Explaining the importance of securing an uplift and continuing the industry’s ability to continue to invest across economies at local, regional and national levels bacta National President John Bollom stated: “Bacta member operators were extremely disappointed that the reintroduction of the Triennial Review which served the industry so well, was not included in the White Paper.
“Bacta is mindful of the importance of prioritising the White Paper consultations and for reforms to be delivered during this Parliament but we must also keep stake and prize levels and the mechanism to determine them firmly on the agenda.”
Using the Bank of England inflation calculator, the levels proposed by bacta are below the cumulative impact of inflation over the past decade. Bacta’s submission argues: “It should be noted that whilst these proposed maximums reflect a less than inflationary increase, this will not reduce the pay-out percentages for the player, and therefore regardless of the stake selected the player is not disadvantaged in any way. It should be noted that any amounts retained by the machine will not increase by the same percentage amounts as a large proportion of any stake is returned to the player as a prize. It should be further noted that players do not all stake at the maximums. The average stake for a machine is circa 60 percent of the maximum permitted.”
In relation to crane grabbers bacta stated: “We feel at this stage that a maximum permitted £1 stake is sufficient. The cost of the prizes used in these machines however, has risen significantly and their value to players has been correspondingly eroded by inflation. We are therefore proposing an uplift to recapture that value proposition for what is a relatively small number of machines in the market (3,000). It should be noted that Government agreed to raise the maximum permitted prize on these machines to £60 in 2013 but didn’t enact the necessary legislation.”

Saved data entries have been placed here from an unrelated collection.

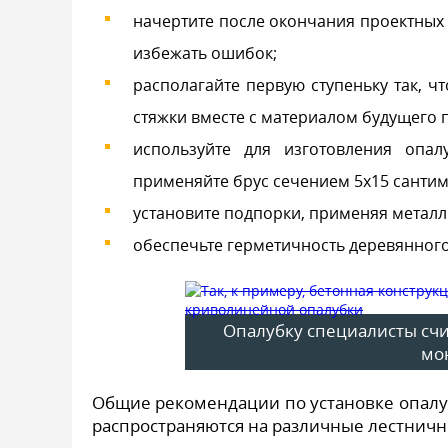
начертите после окончания проектных 
избежать ошибок;
располагайте первую ступеньку так, 
стяжки вместе с материалом будущего 
используйте для изготовления опа
применяйте брус сечением 5х15 сантим
установите подпорки, применяя металл
обеспечьте герметичность деревянного
Опалубку специалисты сч
мо
Общие рекомендации по установке опалу
распространяются на различные лестнич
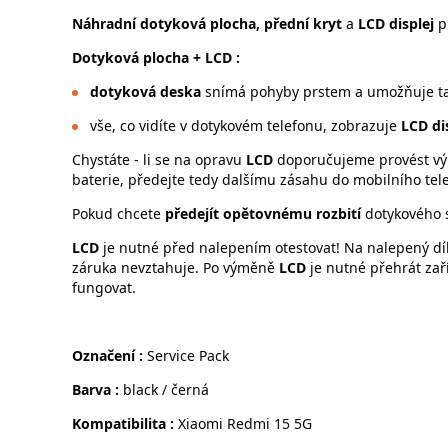
Náhradní dotyková plocha, přední kryt
a
LCD displej
p
Dotyková plocha
+ LCD :
dotyková deska
snímá pohyby prstem a umožňuje tak
vše, co vidíte v dotykovém telefonu, zobrazuje
LCD dis
Chystáte - li se na opravu
LCD
doporučujeme provést vým
baterie, předejte tedy dalšímu zásahu do mobilního tel
Pokud chcete
předejít opětovnému rozbití
dotykového 
LCD
je nutné před nalepením otestovat! Na nalepený dí
záruka nevztahuje. Po výměně
LCD
je nutné přehrát za
fungovat.
Označení :
Service Pack
Barva :
black / černá
Kompatibilita :
Xiaomi Redmi 15 5G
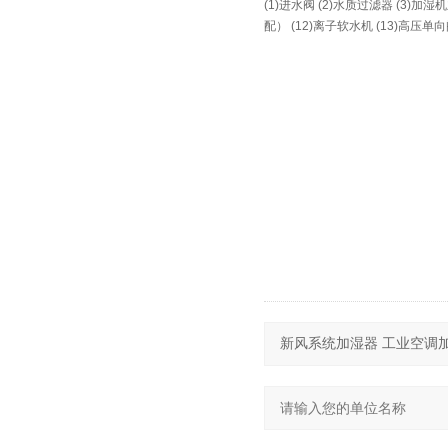
(1)进水阀 (2)水质过滤器 (3)加湿
配） (12)离子软水机 (13)高压单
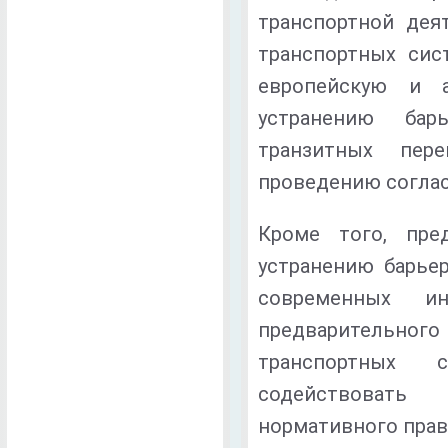
транспортной дея
транспортных сис
европейскую и а
устранению бар
транзитных пер
проведению соглас
Кроме того, пре
устранению барьер
современных ин
предварительн
транспортных 
содействовать
нормативного прав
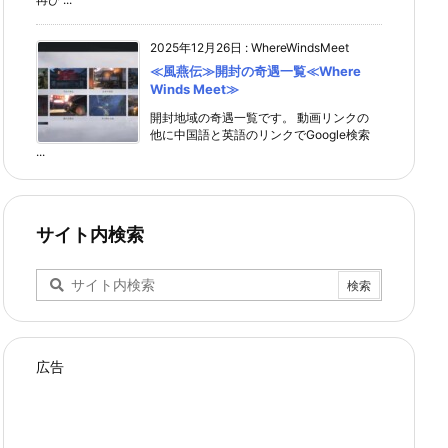
2025年12月26日
:
WhereWindsMeet
≪風燕伝≫開封の奇遇一覧≪Where
Winds Meet≫
開封地域の奇遇一覧です。 動画リンクの
他に中国語と英語のリンクでGoogle検索
...
サイト内検索
広告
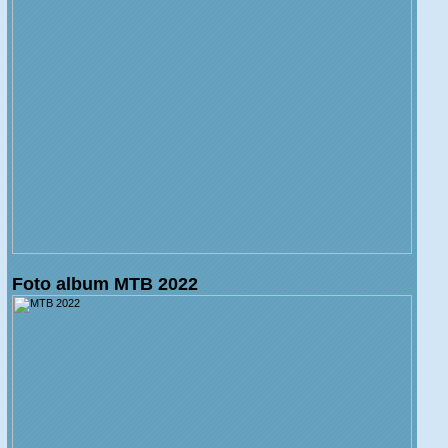
Foto album MTB 2022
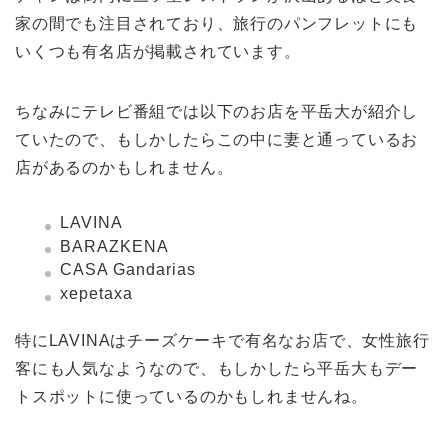
家の間でも注目されており、旅行のパンフレットにも
いくつも有名店が掲載されています。
ちなみにテレビ番組では以下のお店を平岳大が紹介し
ていたので、もしかしたらこの中に妻と通っているお
店があるのかもしれません。
LAVINA
BARAZKENA
CASA Gandarias
xepetaxa
特にLAVINAはチーズケーキで有名なお店で、女性旅行
客にも人気なようなので、もしかしたら平岳大もデー
トスポットに使っているのかもしれませんね。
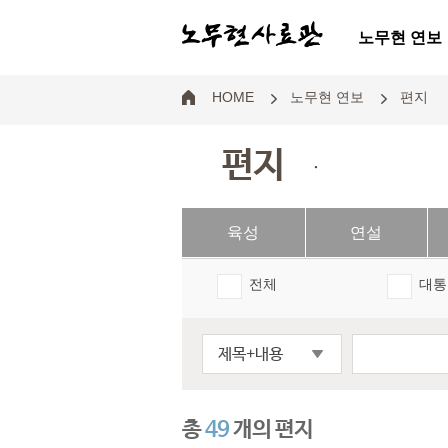
노무현 연보
HOME
노무현 연보
편지
편지
.
육성
연설
전체
대통
제목+내용
총
49
개의 편지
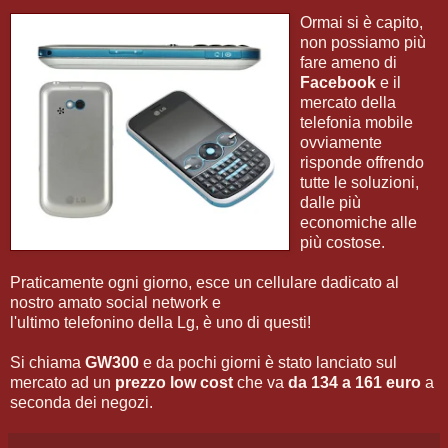
Ormai si è capito,
non possiamo più
fare ameno di
Facebook
e il
mercato della
telefonia mobile
ovviamente
risponde offrendo
tutte le soluzioni,
dalle più
economiche alle
più costose.
Praticamente ogni giorno, esce un cellulare dadicato al
nostro amato social network e
l'ultimo telefonino della Lg, è uno di questi!
Si chiama
GW300
e da pochi giorni è stato lanciato sul
mercato ad un
prezzo low cost
che va
da 134 a 161 euro
a
seconda dei negozi.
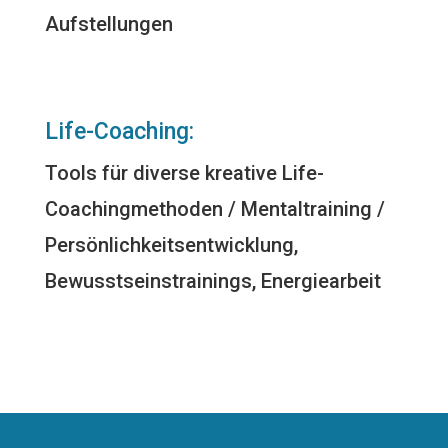
Aufstellungen
Life-Coaching:
Tools für diverse kreative Life-
Coachingmethoden / Mentaltraining /
Persönlichkeitsentwicklung,
Bewusstseinstrainings, Energiearbeit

Addressing the central importance of maintaining the industry’s exemplary commitment to player protection bacta’s submission points out that restoring stake and prize levels to what they were cannot logically increase the risk of harm, stating that “players will always have the option of playing at a lower stake and prize if that is what they wish to do and many will, as we know from current player behaviour. This was not the case in the past when multi-staking was not available. The machines are not going to change, just the maximum permitted price and prize.”
Underlining the unique set of challenges which face the industry John Bollom noted: “Unlike any other business, we cannot pass our costs on to the consumer and our proposals are required to simply keep better pace with inflation. Without regular increases in the maximums permitted, the industry’s ability to bring jobs and economic benefit to the high street and to coastal communities will be severely undermined.”